▶ [Exercise instructions] Omit every picture and return the rest of the data unaltered.

▶ [Entries provided]
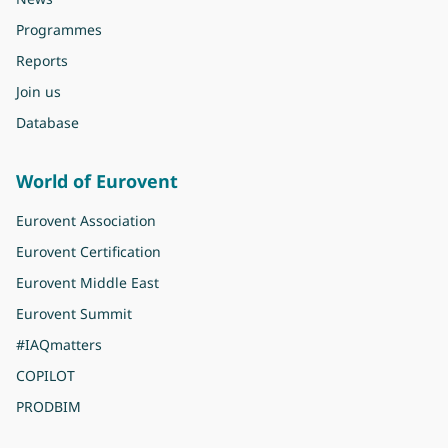
Programmes
Reports
Join us
Database
World of Eurovent
Eurovent Association
Eurovent Certification
Eurovent Middle East
Eurovent Summit
#IAQmatters
COPILOT
PRODBIM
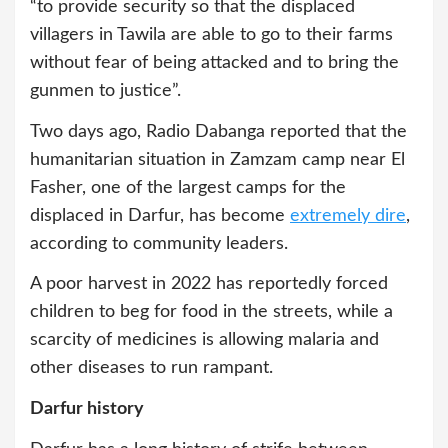
“to provide security so that the displaced
villagers in Tawila are able to go to their farms
without fear of being attacked and to bring the
gunmen to justice”.
Two days ago, Radio Dabanga reported that the
humanitarian situation in Zamzam camp near El
Fasher, one of the largest camps for the
displaced in Darfur, has become
extremely dire
,
according to community leaders.
A poor harvest in 2022 has reportedly forced
children to beg for food in the streets, while a
scarcity of medicines is allowing malaria and
other diseases to run rampant.
Darfur history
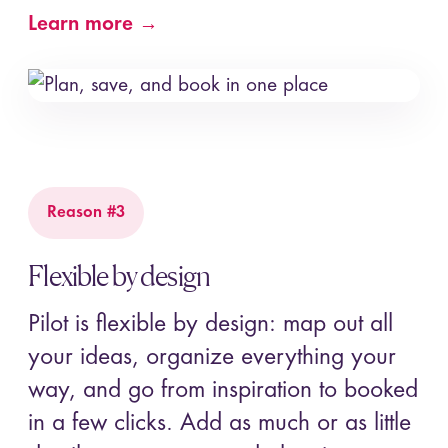
Learn more →
Reason #3
Flexible by design
Pilot is flexible by design: map out all
your ideas, organize everything your
way, and go from inspiration to booked
in a few clicks. Add as much or as little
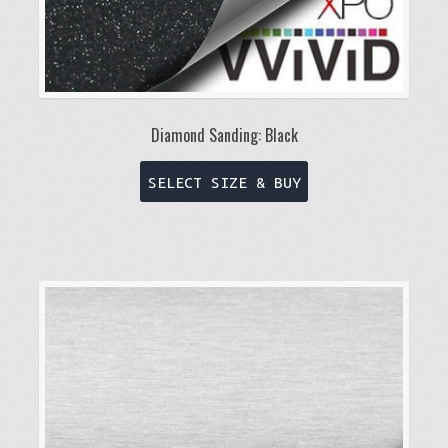
Diamond Sanding: Black
This
SELECT SIZE & BUY
product
has
multiple
variants.
The
options
may
be
chosen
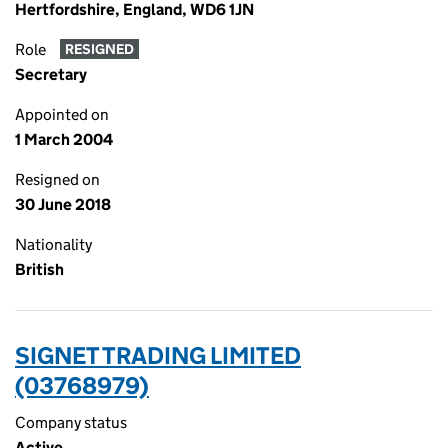
Hertfordshire, England, WD6 1JN
Role
RESIGNED
Secretary
Appointed on
1 March 2004
Resigned on
30 June 2018
Nationality
British
SIGNET TRADING LIMITED
(03768979)
Company status
Active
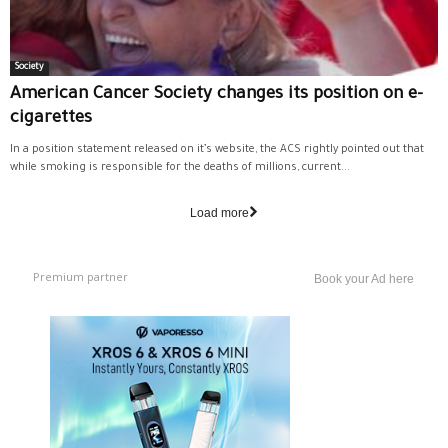
Society
American Cancer Society changes its position on e-
cigarettes
In a position statement released on it’s website, the ACS rightly pointed out that
while smoking is responsible for the deaths of millions, current...
Load more
Premium partner
Book your Ad here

▶ [Expected answer]
Programmes
Reports
Join us
Database
World of Eurovent
Eurovent Association
Eurovent Certification
Eurovent Middle East
Eurovent Summit
#IAQmatters
COPILOT
PRODBIM
“to provide security so that the displaced
villagers in Tawila are able to go to their farms
without fear of being attacked and to bring the
gunmen to justice”.
Two days ago, Radio Dabanga reported that the
humanitarian situation in Zamzam camp near El
Fasher, one of the largest camps for the
displaced in Darfur, has become
extremely dire
,
according to community leaders.
A poor harvest in 2022 has reportedly forced
children to beg for food in the streets, while a
scarcity of medicines is allowing malaria and
other diseases to run rampant.
Darfur history
Learn more →
Reason #3
Flexible by design
Pilot is flexible by design: map out all
your ideas, organize everything your
way, and go from inspiration to booked
in a few clicks. Add as much or as little
Diamond Sanding: Black
This
SELECT SIZE & BUY
product
has
multiple
variants.
The
options
may
be
chosen
Hertfordshire, England, WD6 1JN
Role
RESIGNED
Secretary
Appointed on
1 March 2004
Resigned on
30 June 2018
Nationality
British
SIGNET TRADING LIMITED
(03768979)
Company status
Active
Society
American Cancer Society changes its position on e-
cigarettes
In a position statement released on it’s website, the ACS rightly pointed out that
while smoking is responsible for the deaths of millions, current...
Load more
Premium partner
Book your Ad here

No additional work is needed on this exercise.